Cannes: Woody Allen Calls His Amazon TV Deal a "Catastrophic Mistake"


The director was speaking at the press conference for his festival film 'Irrational Man.'

Woody Allen fans looking forward to the filmmaker’s upcoming six-part series with Amazon, announced earlier in the year, might want to rein in their expectations, as might Amazon Studio execs.

Speaking at the press conference for his out-of-competition screener Irrational Man, starring Emma Stone and Parker Posey, the director warned that making the switch to television for the first time wasn’t proving to be the smooth ride he had hoped for.

“I should never have gotten into it,” he joked, admitting that he was really struggling to get the project together. “It was a catastrophic mistake for me.”

Compared to making a 90-minute movie, Allen said he assumed that producing six 30-minute episodes would be easy.

“I thought it would be a cinch. One half hour and then another half hour. But it’s not! It’s very, very hard, and I just hope that I don’t disappoint Amazon,” he said. “I don’t watch any of those television series, so I don’t know what I’m doing. I’m floundering. I expect this to be a cosmic embarrassment.”

Asked about the more comfortable world of filmmaking and his decision to work with Posey for the first time, Allen offered a suitably Allen-esque response.

“I’d always wanted to work with Parker Posey, because I like the name Parker Posey,” he said. “I’d seen her in all these offbeat movies and I thought: Would I ever get to go on set and say ‘ where’s Parker Posey?’ And then I got the opportunity to work with her.”

Allen may be putting out new films year after year, but given the opportunity, the director also said Friday that he’d gladly go back and reshoot his impressive back library.

"I would shoot them all over again," he told the press conference for Irrational Man, which is screening in Cannes out of competition. "Charlie Chaplin had the luxury of shooting a whole film all the time and looking at it and studying it and shooting it again if he wanted to. Films were not that costly at that time."
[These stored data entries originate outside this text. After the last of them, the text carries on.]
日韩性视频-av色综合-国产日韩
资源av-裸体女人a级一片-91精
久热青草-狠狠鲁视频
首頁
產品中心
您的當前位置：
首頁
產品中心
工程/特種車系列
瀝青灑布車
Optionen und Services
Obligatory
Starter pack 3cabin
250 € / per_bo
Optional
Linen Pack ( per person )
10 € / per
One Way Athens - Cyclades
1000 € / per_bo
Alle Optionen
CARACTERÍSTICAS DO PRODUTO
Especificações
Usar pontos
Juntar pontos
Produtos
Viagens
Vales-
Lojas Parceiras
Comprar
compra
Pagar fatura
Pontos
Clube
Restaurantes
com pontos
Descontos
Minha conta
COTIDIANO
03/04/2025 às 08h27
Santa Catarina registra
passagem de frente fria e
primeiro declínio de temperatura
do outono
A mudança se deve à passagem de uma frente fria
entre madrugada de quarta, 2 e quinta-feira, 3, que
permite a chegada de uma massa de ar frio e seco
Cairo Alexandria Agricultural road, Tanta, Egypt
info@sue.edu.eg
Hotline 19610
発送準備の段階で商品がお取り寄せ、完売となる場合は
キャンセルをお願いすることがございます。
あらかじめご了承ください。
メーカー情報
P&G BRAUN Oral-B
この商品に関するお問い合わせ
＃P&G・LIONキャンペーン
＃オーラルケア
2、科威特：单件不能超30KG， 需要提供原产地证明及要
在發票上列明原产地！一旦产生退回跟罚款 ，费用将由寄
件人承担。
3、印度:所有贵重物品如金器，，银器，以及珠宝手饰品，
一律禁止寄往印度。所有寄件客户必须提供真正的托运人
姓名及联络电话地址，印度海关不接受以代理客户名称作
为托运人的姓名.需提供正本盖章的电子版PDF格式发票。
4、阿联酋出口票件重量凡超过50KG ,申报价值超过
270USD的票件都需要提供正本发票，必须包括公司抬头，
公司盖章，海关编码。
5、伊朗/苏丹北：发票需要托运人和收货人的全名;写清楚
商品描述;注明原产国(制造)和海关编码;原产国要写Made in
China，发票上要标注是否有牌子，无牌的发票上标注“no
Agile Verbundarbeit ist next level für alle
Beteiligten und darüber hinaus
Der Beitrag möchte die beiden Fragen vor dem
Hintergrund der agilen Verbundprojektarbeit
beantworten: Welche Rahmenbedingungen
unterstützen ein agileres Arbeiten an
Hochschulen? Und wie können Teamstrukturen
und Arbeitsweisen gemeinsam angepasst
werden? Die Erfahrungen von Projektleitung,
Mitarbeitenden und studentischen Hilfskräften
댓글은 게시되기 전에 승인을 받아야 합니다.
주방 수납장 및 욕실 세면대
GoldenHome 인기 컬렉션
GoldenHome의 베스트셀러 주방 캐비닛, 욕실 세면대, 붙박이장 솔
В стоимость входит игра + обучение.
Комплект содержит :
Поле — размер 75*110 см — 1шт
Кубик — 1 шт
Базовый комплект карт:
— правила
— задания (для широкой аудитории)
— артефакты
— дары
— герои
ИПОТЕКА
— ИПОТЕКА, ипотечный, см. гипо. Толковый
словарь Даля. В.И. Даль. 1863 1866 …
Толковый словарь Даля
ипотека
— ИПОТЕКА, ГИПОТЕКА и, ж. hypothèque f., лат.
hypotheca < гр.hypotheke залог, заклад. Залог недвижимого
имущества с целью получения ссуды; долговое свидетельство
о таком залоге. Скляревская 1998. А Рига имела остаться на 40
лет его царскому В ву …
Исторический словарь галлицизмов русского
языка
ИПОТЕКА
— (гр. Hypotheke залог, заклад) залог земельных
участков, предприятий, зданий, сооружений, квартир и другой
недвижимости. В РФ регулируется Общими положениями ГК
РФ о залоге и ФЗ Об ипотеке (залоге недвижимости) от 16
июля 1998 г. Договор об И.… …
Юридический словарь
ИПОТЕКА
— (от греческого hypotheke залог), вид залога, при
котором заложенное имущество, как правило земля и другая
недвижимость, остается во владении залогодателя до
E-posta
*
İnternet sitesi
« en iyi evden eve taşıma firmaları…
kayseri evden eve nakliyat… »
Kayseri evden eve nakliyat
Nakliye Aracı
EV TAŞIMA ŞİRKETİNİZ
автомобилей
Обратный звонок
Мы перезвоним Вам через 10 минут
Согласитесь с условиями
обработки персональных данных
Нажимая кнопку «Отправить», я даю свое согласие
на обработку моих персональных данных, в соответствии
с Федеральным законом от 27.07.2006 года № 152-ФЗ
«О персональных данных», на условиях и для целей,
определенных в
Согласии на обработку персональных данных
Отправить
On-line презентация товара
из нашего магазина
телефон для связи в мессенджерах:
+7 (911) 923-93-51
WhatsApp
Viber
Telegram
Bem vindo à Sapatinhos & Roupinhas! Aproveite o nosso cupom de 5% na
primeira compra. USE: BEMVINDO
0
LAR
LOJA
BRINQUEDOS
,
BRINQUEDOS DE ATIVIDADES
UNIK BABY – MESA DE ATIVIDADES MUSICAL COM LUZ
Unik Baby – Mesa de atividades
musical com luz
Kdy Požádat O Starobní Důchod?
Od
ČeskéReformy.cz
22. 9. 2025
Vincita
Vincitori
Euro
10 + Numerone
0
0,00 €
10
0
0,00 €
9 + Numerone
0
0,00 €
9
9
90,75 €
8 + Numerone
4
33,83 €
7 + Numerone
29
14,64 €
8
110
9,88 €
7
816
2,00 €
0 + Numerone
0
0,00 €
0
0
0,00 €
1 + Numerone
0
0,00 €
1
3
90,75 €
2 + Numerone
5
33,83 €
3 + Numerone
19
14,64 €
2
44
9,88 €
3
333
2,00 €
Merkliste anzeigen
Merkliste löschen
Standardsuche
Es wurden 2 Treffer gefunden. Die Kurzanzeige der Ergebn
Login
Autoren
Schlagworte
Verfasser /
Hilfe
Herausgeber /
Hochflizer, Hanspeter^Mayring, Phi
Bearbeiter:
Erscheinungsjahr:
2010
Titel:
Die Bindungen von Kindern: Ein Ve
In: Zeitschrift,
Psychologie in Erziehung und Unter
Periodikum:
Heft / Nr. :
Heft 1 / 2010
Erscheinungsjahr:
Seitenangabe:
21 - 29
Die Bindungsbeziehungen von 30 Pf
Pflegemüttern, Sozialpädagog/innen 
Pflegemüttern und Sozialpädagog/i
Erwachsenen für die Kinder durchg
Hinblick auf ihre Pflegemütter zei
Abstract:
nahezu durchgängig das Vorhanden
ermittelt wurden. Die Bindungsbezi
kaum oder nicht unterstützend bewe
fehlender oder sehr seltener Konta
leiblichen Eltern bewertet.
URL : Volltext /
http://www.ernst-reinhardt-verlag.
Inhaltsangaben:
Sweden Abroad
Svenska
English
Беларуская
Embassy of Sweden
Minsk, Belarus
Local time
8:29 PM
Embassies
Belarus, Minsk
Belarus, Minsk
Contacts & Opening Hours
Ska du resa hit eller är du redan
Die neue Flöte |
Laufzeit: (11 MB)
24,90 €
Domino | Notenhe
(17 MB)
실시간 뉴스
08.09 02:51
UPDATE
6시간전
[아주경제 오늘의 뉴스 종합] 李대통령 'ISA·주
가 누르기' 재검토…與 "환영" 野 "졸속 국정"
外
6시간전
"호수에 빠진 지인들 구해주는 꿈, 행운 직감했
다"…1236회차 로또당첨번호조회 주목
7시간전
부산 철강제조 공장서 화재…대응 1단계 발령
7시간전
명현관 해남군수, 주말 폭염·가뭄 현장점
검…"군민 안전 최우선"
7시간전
But with the expenses of modern-day filmmaking, Allen says it’s sadly no longer a possibility.

"When I make a film, I never ever look at it again once I’ve put it out. Because if you look at it again, you can always see what you did wrong, and how you can improve it and why it’s terrible as it is," he said. "So I would shoot them all again, I’d very happily take any movie and improve it. I can improve them all."